Although the temperature values are not ever directly present in the output file, if the specific energy values are present, get_quantities will automatically calculate and make available the temperature quantity which can be accessed as above with:

values = g['temperature'][0].array

In Visualizing physical quantities for regular 3-d grids, we show how to visualize this information.

AMR grids

When extracting an AMR grid using get_quantities(), an AMRGrid object is returned. This object contains an attribute named levels that is a list of Level objects. Each Level object contains a grids attribute that is a list of Grid objects, which in turn have attributes xmin, xmax, ymin, ymax, zmin, zmax, nx, ny, and nz which give the boundaries and number of cells in each direction in the grid (this format is described in more detail in AMR Grids).

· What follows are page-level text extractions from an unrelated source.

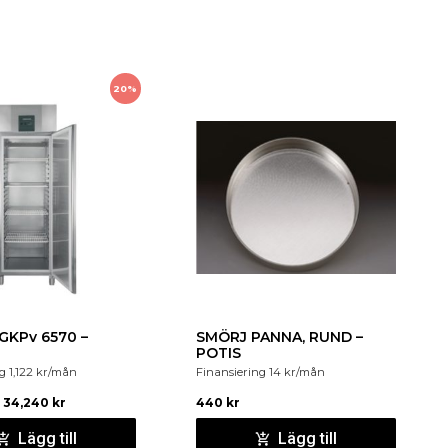
20%
GKPv 6570 –
SMÖRJ PANNA, RUND –
POTIS
ng
1,122
kr
/mån
Finansiering
14
kr
/mån
34,240
kr
440
kr
Lägg till
Lägg till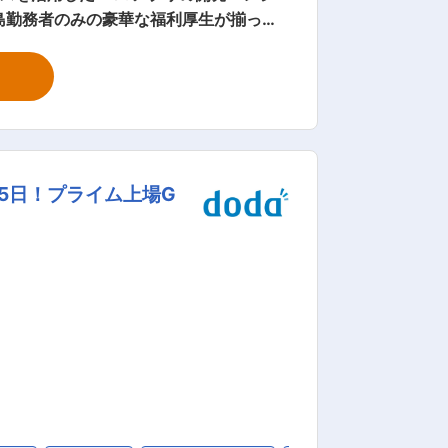
る施設での優待 ・パソナグループの運営
arth」を活用したスマートシティソリ
クト （2）ローコード開
5日！プライム上場G
、効率化支援アプリの開発/運用など。 ▼プロジェ
スキルシェアマッチングアプリ 等 ■
業務/Webアプリ開発からRPA/ローコ
や社会貢献度の高いプロジェクトなども特
ッター補助割引制度 変更の範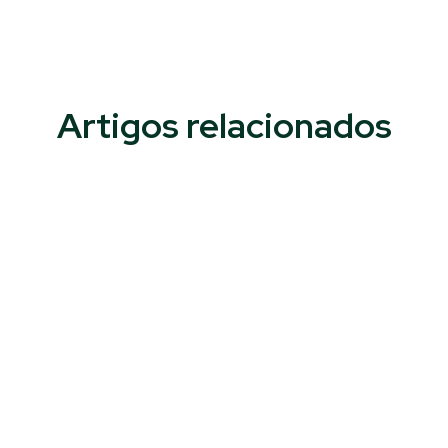
Artigos relacionados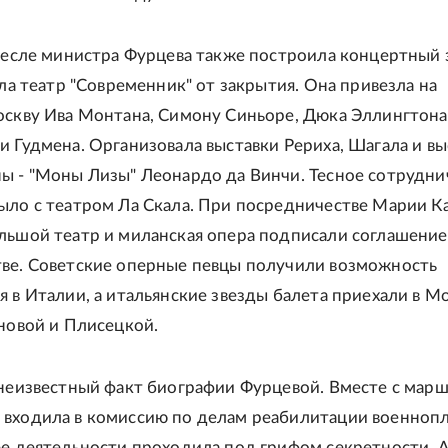
кресле министра Фурцева также построила концертный 
сла театр "Современник" от закрытия. Она привезла на
оскву Ива Монтана, Симону Синьоре, Дюка Эллингтона
и Гудмена. Организовала выставки Рериха, Шагала и вы
ы - "Моны Лизы" Леонардо да Винчи. Тесное сотрудни
ыло с театром Ла Скала. При посредничестве Марии Ка
льшой театр и миланская опера подписали соглашение
ве. Советские оперные певцы получили возможность
я в Италии, а итальянские звезды балета приехали в М
ановой и Плисецкой.
 неизвестный факт биографии Фурцевой. Вместе с мар
входила в комиссию по делам реабилитации военноп
ее деятельности проходила под грифом секретности. 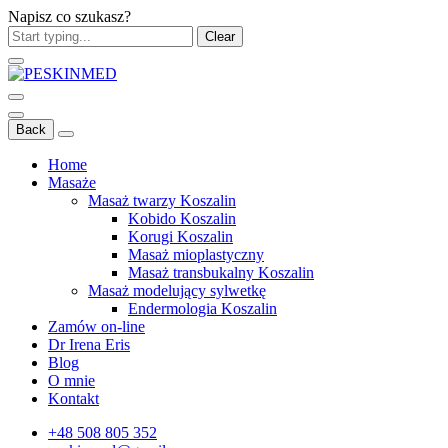
Napisz co szukasz?
Clear
Back
Home
Masaże
Masaż twarzy Koszalin
Kobido Koszalin
Korugi Koszalin
Masaż mioplastyczny
Masaż transbukalny Koszalin
Masaż modelujący sylwetkę
Endermologia Koszalin
Zamów on-line
Dr Irena Eris
Blog
O mnie
Kontakt
+48 508 805 352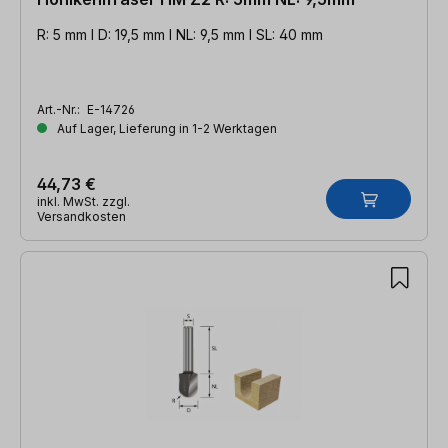
R: 5 mm l D: 19,5 mm l NL: 9,5 mm l SL: 40 mm
Art.-Nr.:
E-14726
Auf Lager, Lieferung in 1-2 Werktagen
44,73 €
inkl. MwSt. zzgl.
Versandkosten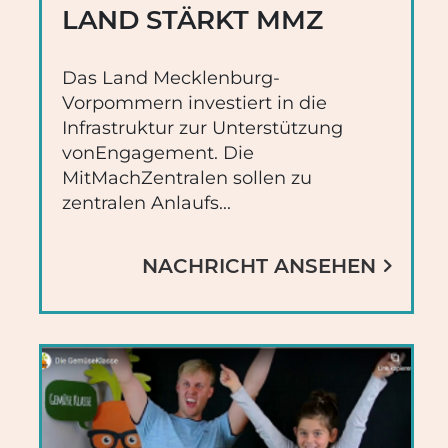
LAND STÄRKT MMZ
Das Land Mecklenburg-
Vorpommern investiert in die
Infrastruktur zur Unterstützung
vonEngagement. Die
MitMachZentralen sollen zu
zentralen Anlaufs...
NACHRICHT ANSEHEN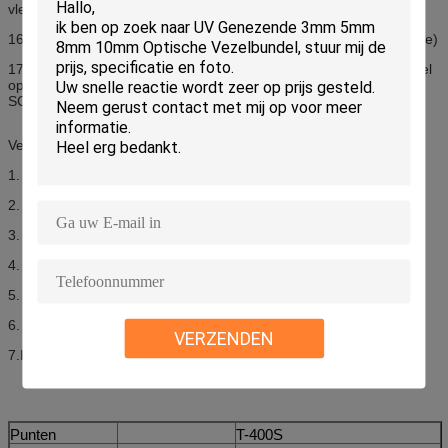
vlecht & naakte vezel (Gepatenteerde technologie)
16.New multifunctionele 1+N-inrichting (Gepatenteerde technologie)
17.1+N: één 3 in-1 inrichting (voor rubber-geïsoleerde draad, vezel
optische vlecht, naakte vezel) & facultatieve inrichtingen (voor
SC/LC/FC-schakelaar).
Verpakking:
1.
T-400S Fusielasapparaat
2. Vezelmes
3. Draag geval
4. Originele batterij
5. AC adapter
6. Wisselstroomkabel
VERZENDEN
7.Instruction handboek
Punten
T-400S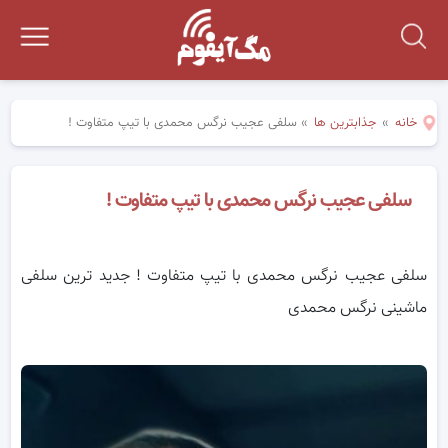
خانه
»
جذابترین ها
»
سلفی عجیب نرگس محمدی با تیپ متفاوت !
سلفی عجیب نرگس محمدی با تیپ متفاوت !
سلفی عجیب نرگس محمدی با تیپ متفاوت ! جدید ترین سلفی
ماشینی نرگس محمدی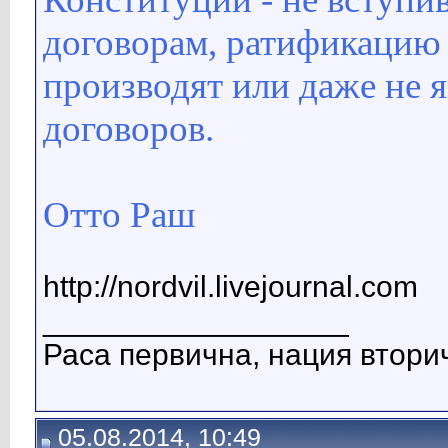
договорам, ратификацию 
производят или даже не 
договоров.
Отто Раш
http://nordvil.livejournal.com
__________________
Раса первична, нация вторич
05.08.2014, 10:49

Since this is not easy to visualize, Hyperion includes an interface to the yt package for AMR grids. If you extracted the quantities with:

amr = m.get_quantities()

you can call the following method to output a StreamStaticOutput yt object that can be directly used for plotting in yt:

pf = amr.to_yt()

where pf is a yt StaticOutput object. See Visualizing physical quantities from adaptive grids with yt for more details and a plotting tutorial.

Octree grids

When extracting an Octree grid using get_quantities(), an OctreeGrid object is returned. The format of this object is described in detail in Octree Grids.

As for AMR grids, Hyperion includes an interface to the yt package for Octree grids. If you extracted the quantities with:

oct = m.get_quantities()

you can call the following method to output a StreamStaticOutput yt object that can be directly used for plotting in yt:

pf = oct.to_yt()

where pf is a yt StaticOutput object. See Visualizing physical quantities from adaptive grids with yt for more details and a plotting tutorial.